Fig. 1 Structure of complexes 1 and 2.

The ligand Pcyd-BODIPY and complexes were prepared in excellent yield and in high purity as described in the experimental section. Complexes were characterized by elemental analysis, IR, ¹H NMR, ¹³C NMR spectroscopy (Fig. S1–S6†) and ESI-TOF mass spectrometry (Fig. S7–S9†).

The formation of Pcyd-BODIPY, 1, and 2 is clearly evidenced by the parent peaks in the mass spectra. The mass spectra of Pcyd-BODIPY, 1, and 2 show peaks of (M + H)⁺ centered at m/z = 365, 1078, and 1128, respectively (Fig. S7–S9†).

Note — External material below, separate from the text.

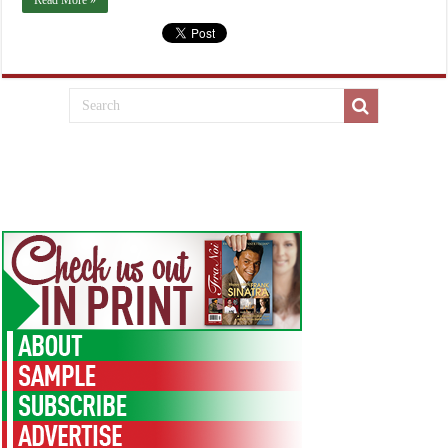
Read More »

The disappearance of the H1 signal (7.54 ppm in ligand HL) and the upfield shift of the signal of H3/H5 of the central phenyl ring (7.29–7.35 ppm in ligand HL and 6.75 and 6.79 ppm in 1 and 2, respectively) in the ¹H NMR spectra of 1 and 2 are consistent with the coordination of Ir to the deprotonated pincer ligand. The H4′ resonance is shifted downfield due to the ring current effect of the second ligand in complexes 1 and 2 (7.84–7.79 ppm in ligand HL and 8.31 and 8.80 ppm in 1 and 2, respectively).⁴¹

The proton chemical shifts of Pcyd-BODIPY decrease with respect to the free ligand due to coordination of ligand Pcyd-BODIPY to Ir. Also, the NH proton of ligand Pcyd-BODIPY disappeared due to coordination of the cyanamide group to Ir in complexes 1 and 2.

The ν (NCN) band of ligand Pcyd-BODIPY is observed at 2225 cm⁻¹, when the Pcyd-BODIPY ligand coordinates to Ir, ν (NCN) of complexes 1 and 2 is shifted to lower energies (2092 and 2088 cm⁻¹, respectively) representing the coordination of cyanamide through the cyano nitrogen.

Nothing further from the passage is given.